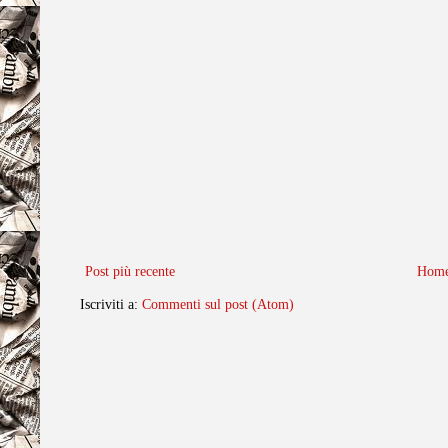
Post più recente
Home
Iscriviti a:
Commenti sul post (Atom)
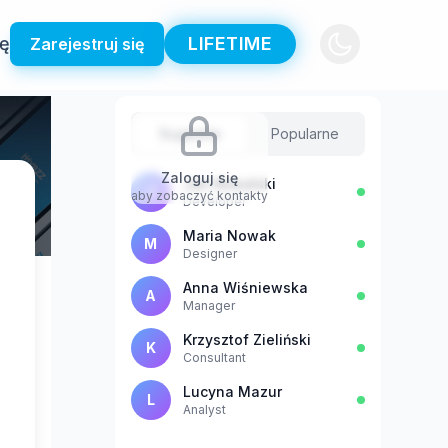
ię
LIFETIME
Zarejestruj się
Sugestie
Popularne
Zaloguj się
Jan Kowalski
J
aby zobaczyć kontakty
Developer
Maria Nowak
M
Designer
Anna Wiśniewska
A
Manager
Krzysztof Zieliński
K
Consultant
Lucyna Mazur
L
Analyst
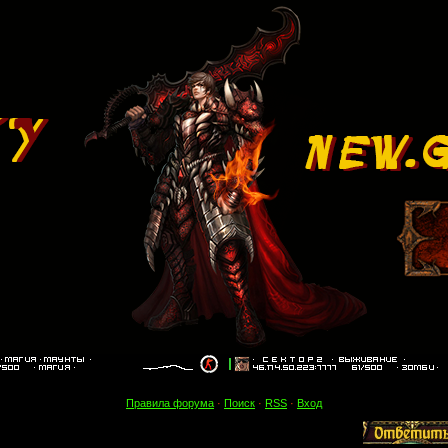
Правила форума
·
Поиск
·
RSS
·
Вход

********************

◆ HOW TO COMPLETE THIS TASK: An exact copy of every entry, pictures left out, is what to write here.

◆ SOLUTION TO THIS EXERCISE:
Post più recente
Home
Iscriviti a:
Commenti sul post (Atom)
ię
LIFETIME
Zarejestruj się
Sugestie
Popularne
Zaloguj się
Jan Kowalski
J
aby zobaczyć kontakty
Developer
Maria Nowak
M
Designer
Anna Wiśniewska
A
Manager
Krzysztof Zieliński
K
Consultant
Lucyna Mazur
L
Analyst
Правила форума
·
Поиск
·
RSS
·
Вход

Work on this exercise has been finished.